The world’s leading publication for data science, AI, and ML professionals.

Pump it Up with CatBoost

Data Mining and a Simple Starter Model

Photo by sofiya kirik on Unsplash
Photo by sofiya kirik on Unsplash

Introduction

This article is based on the competition Driven Data® had published about water pumps in Tanzania. The competition information was obtained by the Tanzania Ministry of Water using an open-source platform called Taarifa. Tanzania is the largest country in East Africa, with a population of about 60 million. Half of the population does not have access to clean water, and 2/3 of the population suffers from poor sanitation. In poor households, families often have to spend several hours walking to obtain water from water pumps. Billions of dollars in foreign aid are being provided to Tanzania to tackle the freshwater problem. However, the Tanzanian government cannot solve this problem.
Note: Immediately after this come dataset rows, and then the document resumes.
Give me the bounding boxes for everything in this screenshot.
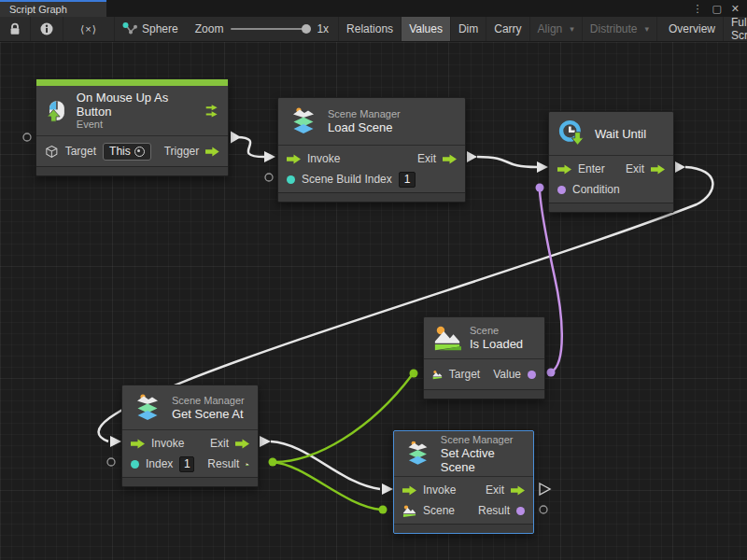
port-getsceneat-result-out[interactable] [269, 458, 277, 467]
coroutine-arrows-icon[interactable] [204, 104, 218, 119]
scene-build-index-label: Scene Build Index [302, 173, 392, 186]
code-view-icon: ⟨×⟩ [80, 23, 97, 35]
wire-exit-to-enter[interactable] [477, 157, 537, 167]
flow-in-arrow-icon[interactable] [131, 439, 145, 449]
port-getsceneat-exit-out[interactable] [260, 436, 271, 447]
port-getsceneat-index-unconnected[interactable] [107, 458, 115, 466]
flow-in-arrow-icon[interactable] [402, 485, 416, 496]
flow-in-arrow-icon[interactable] [287, 154, 301, 164]
port-loadscene-exit-out[interactable] [467, 151, 477, 162]
node-get-scene-at[interactable]: Scene Manager Get Scene At Invoke Exit I… [121, 385, 259, 487]
tab-script-graph[interactable]: Script Graph [0, 0, 106, 17]
node-footer [424, 389, 544, 399]
scene-port-label: Scene [423, 504, 455, 517]
wire-trigger-to-invoke[interactable] [234, 137, 264, 157]
port-waituntil-enter-in[interactable] [537, 161, 548, 173]
condition-port-label: Condition [572, 183, 620, 196]
relations-button[interactable]: Relations [339, 17, 402, 41]
code-view-button[interactable]: ⟨×⟩ [63, 17, 115, 41]
value-port-dot[interactable] [528, 371, 536, 379]
graph-canvas[interactable]: On Mouse Up As Button Event Target [0, 42, 747, 560]
node-set-active-scene[interactable]: Scene Manager Set Active Scene Invoke Ex… [393, 430, 534, 534]
target-port-label: Target [449, 368, 480, 381]
distribute-dropdown[interactable]: Distribute ▾ [583, 17, 657, 41]
node-is-loaded[interactable]: Scene Is Loaded Target Value [423, 316, 545, 399]
relations-label: Relations [346, 22, 393, 35]
scene-manager-icon [132, 392, 163, 424]
lock-icon [9, 22, 21, 35]
scene-icon [433, 324, 461, 352]
script-graph-icon [122, 22, 137, 35]
node-on-mouse-up-as-button[interactable]: On Mouse Up As Button Event Target [35, 78, 229, 176]
port-setactive-exit-unconnected[interactable] [540, 483, 550, 495]
port-waituntil-exit-out[interactable] [675, 161, 685, 173]
node-subtitle: Event [77, 119, 188, 131]
flow-out-arrow-icon[interactable] [651, 164, 665, 175]
info-button[interactable] [31, 17, 63, 41]
port-isloaded-value-out[interactable] [547, 369, 556, 377]
port-loadscene-index-unconnected[interactable] [265, 174, 273, 181]
flow-out-arrow-icon[interactable] [235, 439, 249, 449]
port-onmouseup-target-unconnected[interactable] [23, 133, 31, 141]
script-graph-window: Script Graph ⋮ ▢ ✕ ⟨×⟩ [0, 0, 747, 560]
index-field[interactable]: 1 [179, 456, 194, 472]
result-port-dot[interactable] [516, 507, 525, 515]
dim-button[interactable]: Dim [451, 17, 486, 41]
exit-port-label: Exit [486, 483, 504, 497]
target-port-label: Target [65, 145, 96, 158]
scene-port-icon[interactable] [432, 368, 443, 382]
close-icon[interactable]: ✕ [731, 3, 740, 15]
chevron-down-icon: ▾ [570, 24, 574, 34]
event-accent-bar [36, 79, 228, 86]
index-value: 1 [184, 457, 190, 470]
graph-target[interactable]: Sphere [115, 17, 186, 41]
more-icon[interactable]: ⋮ [692, 3, 702, 15]
tab-label: Script Graph [9, 4, 67, 15]
target-object-value: This [109, 145, 131, 158]
port-onmouseup-trigger-out[interactable] [231, 132, 241, 144]
value-port-dot[interactable] [287, 175, 295, 184]
zoom-slider-handle[interactable] [302, 24, 311, 34]
port-getsceneat-invoke-in[interactable] [110, 436, 121, 447]
port-loadscene-invoke-in[interactable] [264, 151, 275, 162]
node-category: Scene Manager [441, 434, 524, 446]
condition-port-dot[interactable] [557, 186, 566, 194]
index-port-dot[interactable] [131, 460, 139, 469]
full-screen-label: Full Screen [731, 16, 747, 42]
flow-in-arrow-icon[interactable] [557, 164, 571, 175]
maximize-icon[interactable]: ▢ [712, 3, 721, 15]
port-setactive-result-unconnected[interactable] [540, 506, 547, 513]
port-isloaded-target-in[interactable] [410, 370, 418, 378]
object-picker-icon[interactable] [134, 147, 145, 157]
scene-build-index-value: 1 [404, 173, 411, 186]
target-object-field[interactable]: This [103, 143, 151, 161]
invoke-port-label: Invoke [151, 437, 184, 450]
node-wait-until[interactable]: Wait Until Enter Exit Condition [548, 111, 674, 213]
flow-out-arrow-icon[interactable] [205, 147, 219, 157]
cube-icon [45, 145, 59, 159]
port-setactive-scene-in[interactable] [379, 506, 388, 514]
exit-port-label: Exit [210, 437, 229, 450]
values-button[interactable]: Values [402, 17, 451, 41]
port-setactive-invoke-in[interactable] [382, 483, 393, 495]
toolbar: ⟨×⟩ Sphere Zoom 1x Relations Values Dim … [0, 17, 747, 42]
port-waituntil-condition-in[interactable] [536, 184, 544, 192]
node-footer [549, 203, 673, 212]
align-dropdown[interactable]: Align ▾ [530, 17, 583, 41]
full-screen-button[interactable]: Full Screen [724, 17, 747, 41]
exit-port-label: Exit [626, 162, 644, 175]
scene-port-icon[interactable] [246, 457, 249, 471]
lock-button[interactable] [0, 17, 31, 41]
flow-out-arrow-icon[interactable] [443, 154, 457, 164]
scene-port-icon[interactable] [402, 504, 416, 518]
wire-result-to-isloaded-target[interactable] [273, 375, 412, 462]
scene-manager-icon [403, 438, 432, 469]
carry-button[interactable]: Carry [486, 17, 529, 41]
node-title: On Mouse Up As Button [77, 91, 188, 119]
scene-build-index-field[interactable]: 1 [399, 172, 416, 188]
node-title: Set Active Scene [441, 446, 524, 474]
flow-out-arrow-icon[interactable] [511, 485, 525, 496]
node-load-scene[interactable]: Scene Manager Load Scene Invoke Exit Sce… [277, 97, 466, 203]
zoom-slider[interactable] [231, 28, 309, 30]
overview-button[interactable]: Overview [661, 17, 724, 41]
A significant part of water pumps is entirely out of order or practically does not function; the others require repair. Tanzania’s Ministry of Water Resources agreed with Taarifa, and they launched the DrivenData competition.

Data

The data has many characteristics associated with water pumps. Data related to geographical locations, organizations that create and manage them, and some data about the region, local government areas. Also, there is information on the types of checkouts, types and number of payments. The water supply points were divided into functional, non-functional and functional but in need of repair. The goal of the competition is to build a model that predicts the functionality of water supply points.
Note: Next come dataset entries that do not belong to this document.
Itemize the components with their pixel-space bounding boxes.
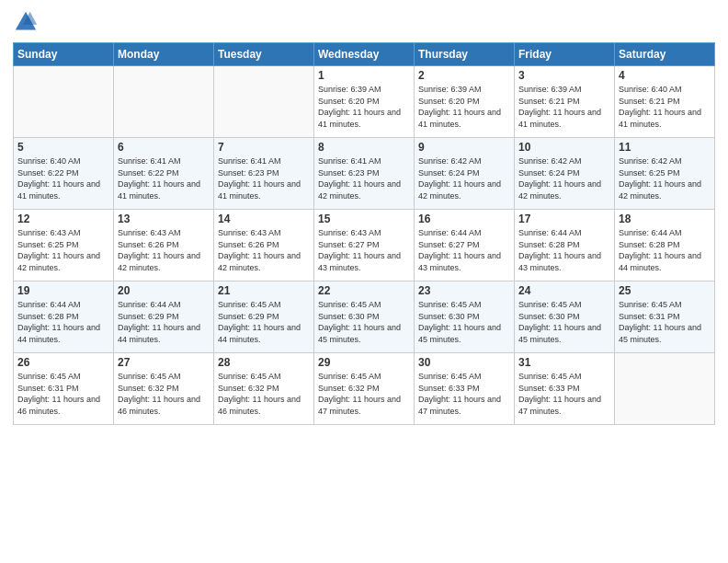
calendar-cell: 8Sunrise: 6:41 AMSunset: 6:23 PMDaylight… xyxy=(314,138,415,210)
calendar-cell xyxy=(114,66,214,138)
calendar-cell: 16Sunrise: 6:44 AMSunset: 6:27 PMDayligh… xyxy=(415,210,515,282)
day-detail: Sunrise: 6:45 AMSunset: 6:33 PMDaylight:… xyxy=(418,371,510,417)
day-number: 17 xyxy=(518,213,610,225)
calendar-cell: 11Sunrise: 6:42 AMSunset: 6:25 PMDayligh… xyxy=(615,138,715,210)
calendar-cell: 31Sunrise: 6:45 AMSunset: 6:33 PMDayligh… xyxy=(515,353,615,425)
calendar-cell: 25Sunrise: 6:45 AMSunset: 6:31 PMDayligh… xyxy=(615,282,715,353)
day-detail: Sunrise: 6:39 AMSunset: 6:20 PMDaylight:… xyxy=(318,84,410,130)
calendar-header: SundayMondayTuesdayWednesdayThursdayFrid… xyxy=(14,43,715,66)
logo xyxy=(13,9,42,35)
calendar-week-4: 19Sunrise: 6:44 AMSunset: 6:28 PMDayligh… xyxy=(14,282,715,353)
day-detail: Sunrise: 6:41 AMSunset: 6:23 PMDaylight:… xyxy=(318,155,410,201)
day-detail: Sunrise: 6:44 AMSunset: 6:27 PMDaylight:… xyxy=(418,227,510,273)
calendar-cell: 10Sunrise: 6:42 AMSunset: 6:24 PMDayligh… xyxy=(515,138,615,210)
calendar-cell: 14Sunrise: 6:43 AMSunset: 6:26 PMDayligh… xyxy=(214,210,314,282)
calendar-cell: 2Sunrise: 6:39 AMSunset: 6:20 PMDaylight… xyxy=(415,66,515,138)
day-number: 25 xyxy=(619,284,711,297)
day-detail: Sunrise: 6:45 AMSunset: 6:32 PMDaylight:… xyxy=(218,371,310,417)
day-detail: Sunrise: 6:45 AMSunset: 6:30 PMDaylight:… xyxy=(518,299,610,345)
calendar-week-1: 1Sunrise: 6:39 AMSunset: 6:20 PMDaylight… xyxy=(14,66,715,138)
calendar-body: 1Sunrise: 6:39 AMSunset: 6:20 PMDaylight… xyxy=(14,66,715,425)
day-detail: Sunrise: 6:42 AMSunset: 6:24 PMDaylight:… xyxy=(518,155,610,201)
day-header-tuesday: Tuesday xyxy=(214,43,314,66)
day-number: 13 xyxy=(118,213,210,225)
header-row: SundayMondayTuesdayWednesdayThursdayFrid… xyxy=(14,43,715,66)
day-number: 1 xyxy=(318,69,410,82)
day-header-friday: Friday xyxy=(515,43,615,66)
day-detail: Sunrise: 6:43 AMSunset: 6:26 PMDaylight:… xyxy=(118,227,210,273)
day-detail: Sunrise: 6:44 AMSunset: 6:28 PMDaylight:… xyxy=(518,227,610,273)
calendar-cell: 17Sunrise: 6:44 AMSunset: 6:28 PMDayligh… xyxy=(515,210,615,282)
calendar-cell: 27Sunrise: 6:45 AMSunset: 6:32 PMDayligh… xyxy=(114,353,214,425)
day-detail: Sunrise: 6:45 AMSunset: 6:31 PMDaylight:… xyxy=(17,371,109,417)
day-number: 26 xyxy=(17,356,109,369)
day-number: 19 xyxy=(17,284,109,297)
day-number: 8 xyxy=(318,141,410,154)
header xyxy=(13,9,715,35)
day-detail: Sunrise: 6:45 AMSunset: 6:33 PMDaylight:… xyxy=(518,371,610,417)
day-header-thursday: Thursday xyxy=(415,43,515,66)
calendar-cell: 4Sunrise: 6:40 AMSunset: 6:21 PMDaylight… xyxy=(615,66,715,138)
calendar-cell: 5Sunrise: 6:40 AMSunset: 6:22 PMDaylight… xyxy=(14,138,114,210)
calendar-cell: 6Sunrise: 6:41 AMSunset: 6:22 PMDaylight… xyxy=(114,138,214,210)
day-number: 24 xyxy=(518,284,610,297)
day-detail: Sunrise: 6:40 AMSunset: 6:21 PMDaylight:… xyxy=(619,84,711,130)
day-number: 4 xyxy=(619,69,711,82)
day-number: 14 xyxy=(218,213,310,225)
calendar-cell xyxy=(14,66,114,138)
calendar-week-5: 26Sunrise: 6:45 AMSunset: 6:31 PMDayligh… xyxy=(14,353,715,425)
day-number: 6 xyxy=(118,141,210,154)
day-number: 27 xyxy=(118,356,210,369)
calendar-cell xyxy=(615,353,715,425)
day-header-monday: Monday xyxy=(114,43,214,66)
day-detail: Sunrise: 6:45 AMSunset: 6:29 PMDaylight:… xyxy=(218,299,310,345)
day-number: 30 xyxy=(418,356,510,369)
day-detail: Sunrise: 6:45 AMSunset: 6:31 PMDaylight:… xyxy=(619,299,711,345)
day-detail: Sunrise: 6:41 AMSunset: 6:23 PMDaylight:… xyxy=(218,155,310,201)
calendar-cell: 9Sunrise: 6:42 AMSunset: 6:24 PMDaylight… xyxy=(415,138,515,210)
day-number: 12 xyxy=(17,213,109,225)
calendar-cell: 21Sunrise: 6:45 AMSunset: 6:29 PMDayligh… xyxy=(214,282,314,353)
calendar-cell: 30Sunrise: 6:45 AMSunset: 6:33 PMDayligh… xyxy=(415,353,515,425)
day-number: 7 xyxy=(218,141,310,154)
calendar-cell: 29Sunrise: 6:45 AMSunset: 6:32 PMDayligh… xyxy=(314,353,415,425)
day-detail: Sunrise: 6:45 AMSunset: 6:30 PMDaylight:… xyxy=(418,299,510,345)
day-detail: Sunrise: 6:39 AMSunset: 6:21 PMDaylight:… xyxy=(518,84,610,130)
calendar-cell: 19Sunrise: 6:44 AMSunset: 6:28 PMDayligh… xyxy=(14,282,114,353)
day-detail: Sunrise: 6:45 AMSunset: 6:32 PMDaylight:… xyxy=(318,371,410,417)
calendar-cell: 24Sunrise: 6:45 AMSunset: 6:30 PMDayligh… xyxy=(515,282,615,353)
calendar-cell: 3Sunrise: 6:39 AMSunset: 6:21 PMDaylight… xyxy=(515,66,615,138)
page: SundayMondayTuesdayWednesdayThursdayFrid… xyxy=(0,0,728,563)
day-number: 21 xyxy=(218,284,310,297)
day-number: 10 xyxy=(518,141,610,154)
day-detail: Sunrise: 6:39 AMSunset: 6:20 PMDaylight:… xyxy=(418,84,510,130)
day-number: 2 xyxy=(418,69,510,82)
calendar-cell: 12Sunrise: 6:43 AMSunset: 6:25 PMDayligh… xyxy=(14,210,114,282)
calendar-week-2: 5Sunrise: 6:40 AMSunset: 6:22 PMDaylight… xyxy=(14,138,715,210)
day-header-saturday: Saturday xyxy=(615,43,715,66)
day-detail: Sunrise: 6:42 AMSunset: 6:24 PMDaylight:… xyxy=(418,155,510,201)
calendar-cell: 20Sunrise: 6:44 AMSunset: 6:29 PMDayligh… xyxy=(114,282,214,353)
day-number: 16 xyxy=(418,213,510,225)
calendar-cell: 26Sunrise: 6:45 AMSunset: 6:31 PMDayligh… xyxy=(14,353,114,425)
calendar-cell: 22Sunrise: 6:45 AMSunset: 6:30 PMDayligh… xyxy=(314,282,415,353)
day-number: 23 xyxy=(418,284,510,297)
calendar-cell: 1Sunrise: 6:39 AMSunset: 6:20 PMDaylight… xyxy=(314,66,415,138)
day-number: 28 xyxy=(218,356,310,369)
calendar-cell xyxy=(214,66,314,138)
day-detail: Sunrise: 6:41 AMSunset: 6:22 PMDaylight:… xyxy=(118,155,210,201)
day-detail: Sunrise: 6:40 AMSunset: 6:22 PMDaylight:… xyxy=(17,155,109,201)
day-header-wednesday: Wednesday xyxy=(314,43,415,66)
day-number: 9 xyxy=(418,141,510,154)
day-number: 3 xyxy=(518,69,610,82)
day-detail: Sunrise: 6:44 AMSunset: 6:28 PMDaylight:… xyxy=(619,227,711,273)
day-detail: Sunrise: 6:43 AMSunset: 6:25 PMDaylight:… xyxy=(17,227,109,273)
day-number: 5 xyxy=(17,141,109,154)
calendar-week-3: 12Sunrise: 6:43 AMSunset: 6:25 PMDayligh… xyxy=(14,210,715,282)
calendar-cell: 18Sunrise: 6:44 AMSunset: 6:28 PMDayligh… xyxy=(615,210,715,282)
day-number: 20 xyxy=(118,284,210,297)
calendar-table: SundayMondayTuesdayWednesdayThursdayFrid… xyxy=(13,42,715,425)
calendar-cell: 28Sunrise: 6:45 AMSunset: 6:32 PMDayligh… xyxy=(214,353,314,425)
day-detail: Sunrise: 6:42 AMSunset: 6:25 PMDaylight:… xyxy=(619,155,711,201)
day-detail: Sunrise: 6:43 AMSunset: 6:27 PMDaylight:… xyxy=(318,227,410,273)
The modelling data has 59400 rows and 40 columns without the label that comes in a separate file.

The metric used for this competition is the classification rate, which calculates the percentage of rows where the predicted class in the submission matches the actual class in the test set. The maximum is 1, and the minimum is 0. The goal is to maximize the classification rate.

Exploratory Data Analysis

The following set of information about waterpoints is presented for analysis:

  • amount_tsh – Total static head (amount water available to waterpoint)
  • date_recorded – The date the row was entered
  • funder – Who funded the well
  • gps_height – Altitude of the well
  • installer – Organization that installed the well
  • longitude – GPS coordinate
  • latitude – GPS coordinate
  • wpt_name – Name of the waterpoint if there is one
  • num_private – No information
  • basin – Geographic water basin
  • subvillage – Geographic location
  • region – Geographic location
  • region_code – Geographic location (coded)
  • district_code – Geographic location (coded)
  • lga – Geographic location
  • ward – Geographic location
  • population – Population around the well
  • public_meeting – True/False
  • recorded_by – Group entering this row of data
  • scheme_management – Who operates the waterpoint
  • scheme_name – Who operates the waterpoint
  • permit – If the waterpoint is permitted
  • construction_year – Year the waterpoint was constructed
  • extraction_type – The kind of extraction the waterpoint uses
  • extraction_type_group – The kind of extraction the waterpoint uses
  • extraction_type_class – The kind of extraction the waterpoint uses
  • management – How the waterpoint is managed
  • management_group – How the waterpoint is managed
  • payment – What the water costs
  • payment_type – What the water costs
  • water_quality – The quality of the water
  • quality_group – The quality of the water
  • quantity – The quantity of water
  • quantity_group – The quantity of water (duplicates quality)
  • source – The source of the water
  • source_type – The source of the water
  • source_class – The source of the water
  • waterpoint_type – The kind of waterpoint
  • waterpoint_type_group – The kind of waterpoint

First of all, let’s look at the target – the classes don’t have an even distribution.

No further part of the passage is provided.